BY P. KHAREL
Shocks after shocks never cease to chase us Nepalis. We never seem to have enough. The executive branch of government has since many decades been reduced to a pack of incompetent and more often than not corrupt while agents of the people have all but succeeded in echoing popular aspirations. The misuse of red passports and atrocious absenteeism, especially by the latter, leaves little or no room for giving the benefit of the doubt that ignorance might be the actual culprit to blame.
As if these were not inadequate series of rude shocks, the judiciary, too, attracted an ugly sight, most conspicuously this fortnight.
In effect, the vital organs of the state in the last few years have presented a most odious spectatcle that would have been nipped in the bud if the same had occurred in any fairly functioning democracy. Those wielding power at the helm of the affairs or, at least, making money through dubious means might laughably engage in self-congratualations about “loktantrik gains” which have eluded us for painful 12 years.
Not long ago, a dozen or so judges were reported to have flocked to the CPN (UML) party headquarters in shortly after being sworn in office as the Hon’ble ones. Neither the target of criticism nor the party in question found it fit to clarify its positions on the controversies that circulated so crushingly and adversely affected the credibility of the institutions they represented.
It was also reported in 2017 that a host of Hon’ble judges were promoted at unearthly hours at the residence of the presiding deity, whereby decisions were apportioned on the basis of prevailing power equations among key political parties. The judicracy decided to maintain silence on the reports.
LETHAL WEAPON: Ruling parties have tested and tasted the privilege of setting in motion impeachment proceedings. If the powers that be find someone placed in a vital position as inconvenient to their less than democratic steps, the power to impeach becomes most dubiously expedient. Threats and intimidation are the first line of attack.
Sushila Karki, the first woman to lead the Supreme Court, faced an impeachment motion last spring when 249 legislators representing Nepali Congress and CPN (Maoist Centre) registered the impeachment motion against the then chief justice at the parliament secretariat April 30.

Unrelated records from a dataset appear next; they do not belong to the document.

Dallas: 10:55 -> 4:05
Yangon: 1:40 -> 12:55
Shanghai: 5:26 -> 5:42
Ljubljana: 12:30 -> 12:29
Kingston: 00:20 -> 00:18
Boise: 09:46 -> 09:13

Apparently, Karki had rubbed many a political big shot the wrong way. The manner in which the motion got tabled in parliament and the subsequent slowed-down pace and passion Karki displayed in her enthusiasm for activity gave the impression to many a mind that an “understanding” had been reached. Some interpreted it to be a bargain plea between the individual and the group that found its interests at stake.
A single bench of Justice Cholendra Shumsher Rana on May 5 stayed the impeachment motion against Karki in a verdict desribing the impeachment motion as prima facie against the spirit of the constitution.
Pointing out that the judiciary is “a very sensitive organ of the state”, the Rana verdict said such an impeachment motion against a chief justice or judge could be considered constitutional, feasible and appropriate only if the conclusions of serious discussions at academic and civil society levels on whether or not the conduct, behaviour and delivery of justice by the said chief justice or judge had been deviant. Unless such a situation obtained, the court order added, an impeachment motion could not be considered to be in line with the spirit of the constitution. “If the principle of independence of the judiciary is subjected to meddling, we cannot protect the rights of any state organ or the citizen,” Justice Rana said.
ABSENCE OF BASICS: When it comes to the basics of a functioning state, Nepal ranks the worst in the whole of South Asia. Competing with Afghanistan to the status of South Asia’s most corrupt, this once peaceful nation has lost the practice of equality since long. Corruptionis is the chief cause of the existing state of anarchy. Corruption and inequality are inherently linked. With democrats/loktantriks like the current crop, who needs autocrats?
In principle, democracy should be made relevant to all, essentially raising hopes of all and providing equal opportunities to all. People must accept to make peace with democratic defeat. Dissent in a democracy is expected and allowed in good grace. Individuals are not defined by positions they hold when it comes to equality. This is a point of reference to be ignored at the very peril of the credibility of the individual or institution concerned. Sovereignty of ignorance and tyranny of the majority won’t walk the democratic talk.
The ongoing bad governance is a direct and indispuptable outcome of undemocratic practices. The prevailing culture of cronyism and nepotism, constantly shadowed by impunity and partisanism, has created a runaway crisis of misrule at its worst. From it has emerged a noxious class of party oligarchy, rendering governance to a fiefdom of a few and reducing the masses to a vast exploited lot. These are the long-standing challenges that goverments faced. The question is whether the Oli government will prove to be different, and for the better.